**WORK INSTRUCTIONS**
Repeat verbatim, and only, the lines of the data below, beginning at the line that contains "basement is filled with natural light and" and stopping after the line that contains "A Beautiful Place (Báječné místo)".
(AVAILABLE DATA begins)
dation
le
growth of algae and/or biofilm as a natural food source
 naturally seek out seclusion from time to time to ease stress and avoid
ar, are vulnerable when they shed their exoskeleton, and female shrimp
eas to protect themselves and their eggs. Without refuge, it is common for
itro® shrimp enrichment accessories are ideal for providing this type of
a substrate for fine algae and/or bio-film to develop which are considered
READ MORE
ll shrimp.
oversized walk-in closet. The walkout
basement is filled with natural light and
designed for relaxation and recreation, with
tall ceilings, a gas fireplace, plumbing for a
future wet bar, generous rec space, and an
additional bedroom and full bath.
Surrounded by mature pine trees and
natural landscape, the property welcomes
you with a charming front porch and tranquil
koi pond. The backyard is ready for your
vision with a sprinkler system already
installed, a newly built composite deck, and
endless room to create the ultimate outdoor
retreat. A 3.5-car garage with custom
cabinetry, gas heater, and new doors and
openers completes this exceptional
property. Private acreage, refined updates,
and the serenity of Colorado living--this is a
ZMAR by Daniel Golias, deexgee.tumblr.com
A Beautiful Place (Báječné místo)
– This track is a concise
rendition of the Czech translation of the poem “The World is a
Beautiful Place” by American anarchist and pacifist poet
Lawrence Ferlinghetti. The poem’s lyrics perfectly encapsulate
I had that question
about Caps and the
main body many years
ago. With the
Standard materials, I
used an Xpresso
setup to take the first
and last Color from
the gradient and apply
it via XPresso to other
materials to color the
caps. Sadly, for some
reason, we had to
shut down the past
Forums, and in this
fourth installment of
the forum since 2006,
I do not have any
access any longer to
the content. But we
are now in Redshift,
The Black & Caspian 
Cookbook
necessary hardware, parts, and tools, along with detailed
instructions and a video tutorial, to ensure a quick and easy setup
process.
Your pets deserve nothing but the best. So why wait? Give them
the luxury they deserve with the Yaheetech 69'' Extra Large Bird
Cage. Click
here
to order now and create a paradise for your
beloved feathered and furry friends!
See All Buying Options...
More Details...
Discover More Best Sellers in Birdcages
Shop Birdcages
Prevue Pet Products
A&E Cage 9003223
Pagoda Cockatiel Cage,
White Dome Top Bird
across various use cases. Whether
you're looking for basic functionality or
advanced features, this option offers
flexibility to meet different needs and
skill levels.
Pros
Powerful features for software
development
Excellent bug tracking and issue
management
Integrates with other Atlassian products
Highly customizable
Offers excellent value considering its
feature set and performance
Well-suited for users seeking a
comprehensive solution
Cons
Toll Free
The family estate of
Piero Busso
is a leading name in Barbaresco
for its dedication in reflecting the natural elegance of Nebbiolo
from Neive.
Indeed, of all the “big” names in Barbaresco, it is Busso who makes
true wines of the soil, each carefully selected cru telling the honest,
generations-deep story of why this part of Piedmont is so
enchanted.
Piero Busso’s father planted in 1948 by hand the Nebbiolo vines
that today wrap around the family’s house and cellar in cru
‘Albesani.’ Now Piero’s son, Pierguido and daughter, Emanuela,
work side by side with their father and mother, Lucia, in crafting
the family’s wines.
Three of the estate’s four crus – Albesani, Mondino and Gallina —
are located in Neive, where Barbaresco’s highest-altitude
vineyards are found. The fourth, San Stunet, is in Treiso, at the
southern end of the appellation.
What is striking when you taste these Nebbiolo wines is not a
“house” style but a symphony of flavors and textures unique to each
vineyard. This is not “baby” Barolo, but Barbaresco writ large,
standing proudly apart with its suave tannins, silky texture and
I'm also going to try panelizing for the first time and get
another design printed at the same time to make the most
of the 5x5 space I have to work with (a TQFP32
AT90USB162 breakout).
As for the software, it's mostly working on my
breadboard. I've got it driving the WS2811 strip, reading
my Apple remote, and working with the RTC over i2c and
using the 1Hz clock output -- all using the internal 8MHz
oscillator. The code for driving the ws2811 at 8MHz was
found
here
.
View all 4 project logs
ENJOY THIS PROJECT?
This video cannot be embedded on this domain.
(AVAILABLE DATA ends)
(AVAILABLE DATA begins)
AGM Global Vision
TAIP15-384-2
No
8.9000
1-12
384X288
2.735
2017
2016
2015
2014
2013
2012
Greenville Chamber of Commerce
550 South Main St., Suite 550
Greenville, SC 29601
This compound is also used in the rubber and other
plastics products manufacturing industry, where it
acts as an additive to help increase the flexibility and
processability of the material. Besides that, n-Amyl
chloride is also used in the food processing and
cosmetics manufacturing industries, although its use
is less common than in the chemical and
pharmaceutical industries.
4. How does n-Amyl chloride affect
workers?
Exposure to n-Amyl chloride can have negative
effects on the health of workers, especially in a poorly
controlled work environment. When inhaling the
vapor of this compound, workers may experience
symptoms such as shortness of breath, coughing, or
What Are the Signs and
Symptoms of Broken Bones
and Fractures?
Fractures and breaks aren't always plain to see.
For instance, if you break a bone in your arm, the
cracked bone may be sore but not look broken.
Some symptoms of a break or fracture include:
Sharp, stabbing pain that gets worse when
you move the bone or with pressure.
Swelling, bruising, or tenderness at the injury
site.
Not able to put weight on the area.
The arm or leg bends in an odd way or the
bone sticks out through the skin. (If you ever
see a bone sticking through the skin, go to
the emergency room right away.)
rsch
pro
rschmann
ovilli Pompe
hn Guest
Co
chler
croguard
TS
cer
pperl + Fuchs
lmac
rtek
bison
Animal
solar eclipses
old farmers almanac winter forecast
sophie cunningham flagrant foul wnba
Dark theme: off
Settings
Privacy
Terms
(AVAILABLE DATA ends)
**SOLUTION**
basement is filled with natural light and
designed for relaxation and recreation, with
tall ceilings, a gas fireplace, plumbing for a
future wet bar, generous rec space, and an
additional bedroom and full bath.
Surrounded by mature pine trees and
natural landscape, the property welcomes
you with a charming front porch and tranquil
koi pond. The backyard is ready for your
vision with a sprinkler system already
installed, a newly built composite deck, and
endless room to create the ultimate outdoor
retreat. A 3.5-car garage with custom
cabinetry, gas heater, and new doors and
openers completes this exceptional
property. Private acreage, refined updates,
and the serenity of Colorado living--this is a
ZMAR by Daniel Golias, deexgee.tumblr.com
A Beautiful Place (Báječné místo)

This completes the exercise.